When could I need more threads than CPU cores, given 1.7+ task migration?

Title basically says it all.

To elaborate, the number of OS threads running in parallel is at most the number of virtual CPU cores. The reason for having many more threads is that some threads can or must idle, so there is opportunity to run another thread on a core. There’s a parallel to Julia’s tasks scheduled on OS threads; when a task idles, there is opportunity to run another task on a thread, which also encourages the OS to keep it scheduled on the cores.

Threads migrate across cores, that is a thread does not necessarily idle then run on the same core. Julia tasks used to be and can still optionally be stuck to a thread, which could justify spreading them among a bigger number of threads to mitigate a thread hoarding ready tasks from other idle threads full of idle tasks, or a busy task holding up other ready tasks in that same thread. My understanding is that tasks migrating across threads effectively makes them migrate just as well across cores, so I only need to make many more tasks. Have I missed another benefit of setting more threads than cores?

One case where this can be useful is if you have synchronous code that waits on external resources (e.g. webservers).

I am also interested what people have to say on the topic.

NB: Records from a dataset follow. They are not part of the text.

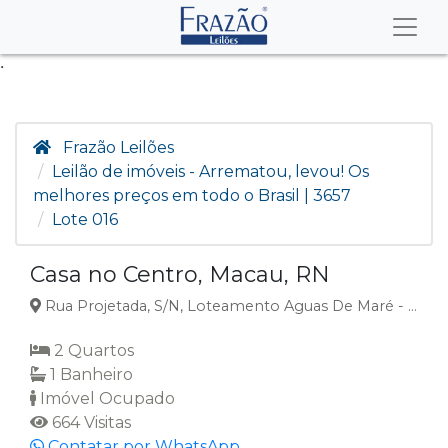
.
Frazão Leilões
Leilão de imóveis - Arrematou, levou! Os
melhores preços em todo o Brasil | 3657
Lote 016
Casa no Centro, Macau, RN
Rua Projetada, S/N, Loteamento Aguas De Maré - Casa 027, Centro, Macau, RN
2 Quartos
1 Banheiro
Imóvel Ocupado
664 Visitas
Contatar por WhatsApp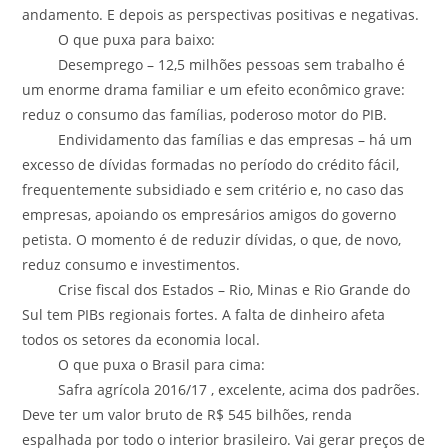
andamento. E depois as perspectivas positivas e negativas.
O que puxa para baixo:
Desemprego – 12,5 milhões pessoas sem trabalho é
um enorme drama familiar e um efeito econômico grave:
reduz o consumo das famílias, poderoso motor do PIB.
Endividamento das famílias e das empresas – há um
excesso de dívidas formadas no período do crédito fácil,
frequentemente subsidiado e sem critério e, no caso das
empresas, apoiando os empresários amigos do governo
petista. O momento é de reduzir dívidas, o que, de novo,
reduz consumo e investimentos.
Crise fiscal dos Estados – Rio, Minas e Rio Grande do
Sul tem PIBs regionais fortes. A falta de dinheiro afeta
todos os setores da economia local.
O que puxa o Brasil para cima:
Safra agrícola 2016/17 , excelente, acima dos padrões.
Deve ter um valor bruto de R$ 545 bilhões, renda
espalhada por todo o interior brasileiro. Vai gerar preços de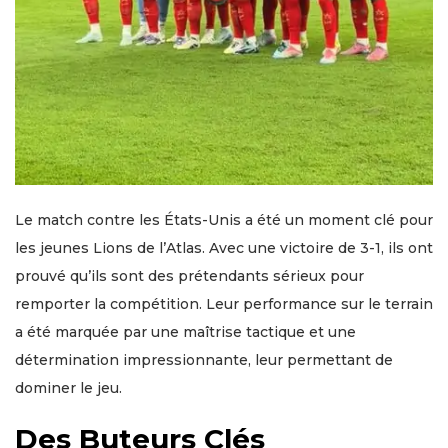
Le match contre les États-Unis a été un moment clé pour
les jeunes Lions de l’Atlas. Avec une victoire de 3-1, ils ont
prouvé qu’ils sont des prétendants sérieux pour
remporter la compétition. Leur performance sur le terrain
a été marquée par une maîtrise tactique et une
détermination impressionnante, leur permettant de
dominer le jeu.
Des Buteurs Clés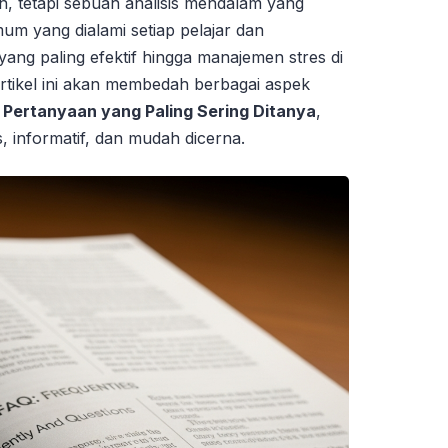
n, tetapi sebuah analisis mendalam yang
um yang dialami setiap pelajar dan
 yang paling efektif hingga manajemen stres di
 Artikel ini akan membedah berbagai aspek
: Pertanyaan yang Paling Sering Ditanya
,
 informatif, dan mudah dicerna.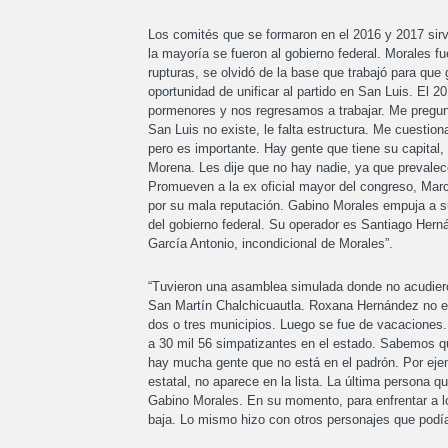
Los comités que se formaron en el 2016 y 2017 sirvi
la mayoría se fueron al gobierno federal. Morales
rupturas, se olvidó de la base que trabajó para qu
oportunidad de unificar al partido en San Luis. El 
pormenores y nos regresamos a trabajar. Me pregun
San Luis no existe, le falta estructura. Me cuestio
pero es importante. Hay gente que tiene su capital,
Morena. Les dije que no hay nadie, ya que prevalec
Promueven a la ex oficial mayor del congreso, Marc
por su mala reputación. Gabino Morales empuja a su 
del gobierno federal. Su operador es Santiago Her
García Antonio, incondicional de Morales”.
“Tuvieron una asamblea simulada donde no acudiero
San Martín Chalchicuautla. Roxana Hernández no es
dos o tres municipios. Luego se fue de vacaciones.
a 30 mil 56 simpatizantes en el estado. Sabemos q
hay mucha gente que no está en el padrón. Por ejemp
estatal, no aparece en la lista. La última persona 
Gabino Morales. En su momento, para enfrentar a lo
baja. Lo mismo hizo con otros personajes que podían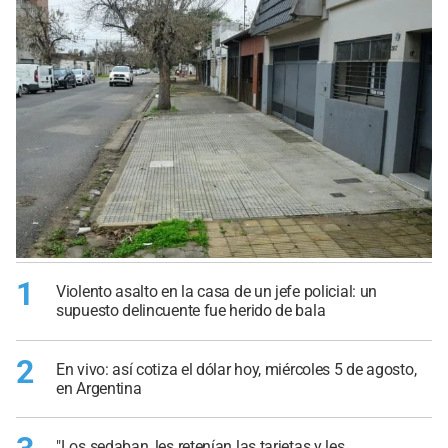
1
Violento asalto en la casa de un jefe policial: un
supuesto delincuente fue herido de bala
2
En vivo: así cotiza el dólar hoy, miércoles 5 de agosto,
en Argentina
"Los sedaban, les retenían las tarjetas y les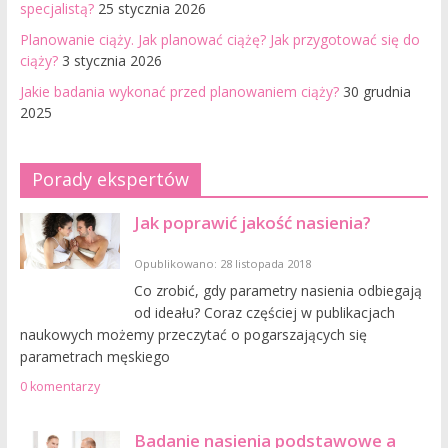
specjalistą?
25 stycznia 2026
Planowanie ciąży. Jak planować ciążę? Jak przygotować się do
ciąży?
3 stycznia 2026
Jakie badania wykonać przed planowaniem ciąży?
30 grudnia
2025
Porady ekspertów
Jak poprawić jakość nasienia?
Opublikowano: 28 listopada 2018
Co zrobić, gdy parametry nasienia odbiegają
od ideału? Coraz częściej w publikacjach
naukowych możemy przeczytać o pogarszających się
parametrach męskiego
0 komentarzy
Badanie nasienia podstawowe a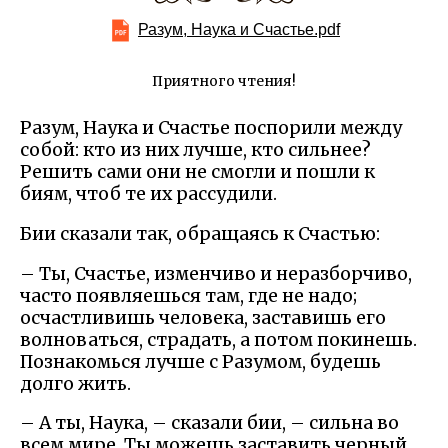
Разум, Наука и Счастье.pdf
Приятного чтения!
Разум, Наука и Счастье поспорили между
собой: кто из них лучше, кто сильнее?
Решить сами они не смогли и пошли к
биям, чтоб те их рассудили.
Бии сказали так, обращаясь к Счастью:
– Ты, Счастье, изменчиво и неразборчиво,
часто появляешься там, где не надо;
осчастливишь человека, заставишь его
волноваться, страдать, а потом покинешь.
Познакомься лучше с Разумом, будешь
долго жить.
– А ты, Наука, – сказали бии, – сильна во
всем мире. Ты можешь заставить черный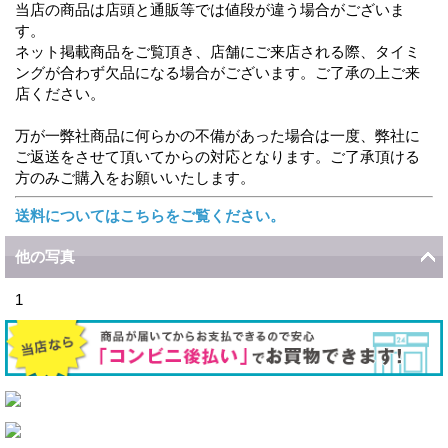
当店の商品は店頭と通販等では値段が違う場合がございま
す。
ネット掲載商品をご覧頂き、店舗にご来店される際、タイミ
ングが合わず欠品になる場合がございます。ご了承の上ご来
店ください。
万が一弊社商品に何らかの不備があった場合は一度、弊社に
ご返送をさせて頂いてからの対応となります。ご了承頂ける
方のみご購入をお願いいたします。
送料についてはこちらをご覧ください。
他の写真
1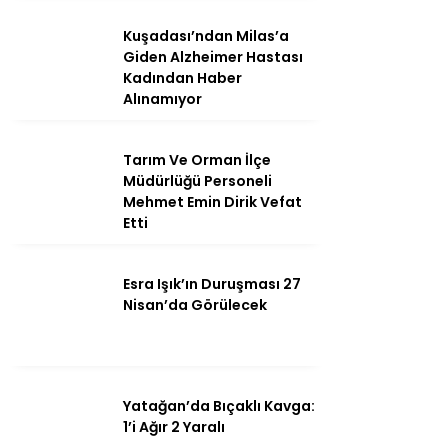
Kuşadası’ndan Milas’a
Giden Alzheimer Hastası
Kadından Haber
Instagram
Alınamıyor
Youtube
Tarım Ve Orman İlçe
Müdürlüğü Personeli
Mehmet Emin Dirik Vefat
Etti
Esra Işık’ın Duruşması 27
Nisan’da Görülecek
Yatağan’da Bıçaklı Kavga:
1’i Ağır 2 Yaralı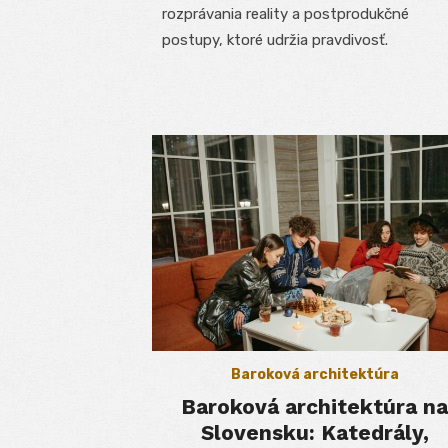
rozprávania reality a postprodukčné
postupy, ktoré udržia pravdivosť.
Baroková architektúra
Baroková architektúra na
Slovensku: Katedrály,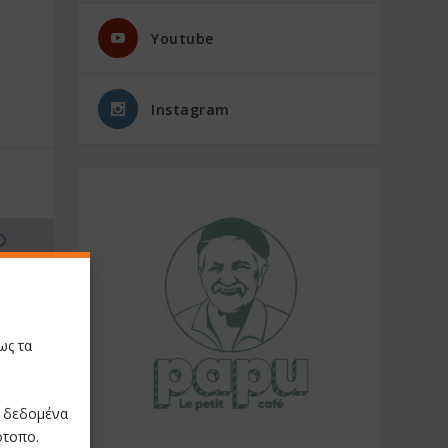
Youtube
Instagram
ως τα
ε δεδομένα
NEXT
ότοπο.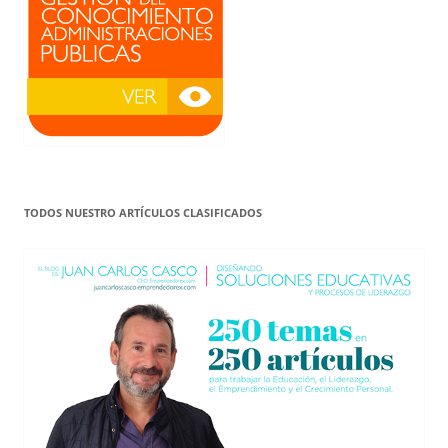
TODOS NUESTRO ARTÍCULOS CLASIFICADOS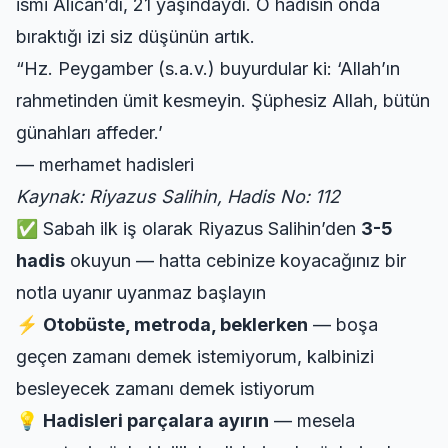
ismi Alican’dı, 21 yaşındaydı. O hadisin onda
bıraktığı izi siz düşünün artık.
“Hz. Peygamber (s.a.v.) buyurdular ki: ‘Allah’ın
rahmetinden ümit kesmeyin. Şüphesiz Allah, bütün
günahları affeder.’
—
merhamet hadisleri
Kaynak: Riyazus Salihin, Hadis No: 112
✅ Sabah ilk iş olarak Riyazus Salihin’den
3-5
hadis
okuyun — hatta cebinize koyacağınız bir
notla uyanır uyanmaz başlayın
⚡
Otobüste, metroda, beklerken
— boşa
geçen zamanı demek istemiyorum, kalbinizi
besleyecek zamanı demek istiyorum
💡
Hadisleri parçalara ayırın
— mesela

Let me share some recent observations running multi-threaded computations on a 64C/128T machine. (If some inner workings stuff is misstated below, it’s only a consequence on my ignorance and not intent to misrepresent)

  1. The GC gets called rather frequently and pauses all threads to do its job. Running on 128T I would get only 50% CPU usage and half of the wall time was spent in GC. Somewhat fixed by hunting allocations down and switching some stuff to inplace.

  2. Splitting a task into 128 subtasks and sending them to each of the 128 threads would result in some threads being done early and waiting on laggards. Fixed by implementing a bounded worker pool, where long lived workers pull data to be processed from a shared channel. Combined with the previous item, this almost decreased total wall time by a factor of 2 (CPU ~95% of 128T the whole time).

  3. (Unrelated to 1) and 2)) Calling some multi-threaded facility like SciML’s EnsembleThreads() can potentially call many somewhat small computations meaning you spend a decent amount of time with overhead. Fixed by handling the multi-threaded aspect of the simulation manually myself to have, again, long lived threads. Maybe there’s a smarter way to do it in SciML, I’m still exploring.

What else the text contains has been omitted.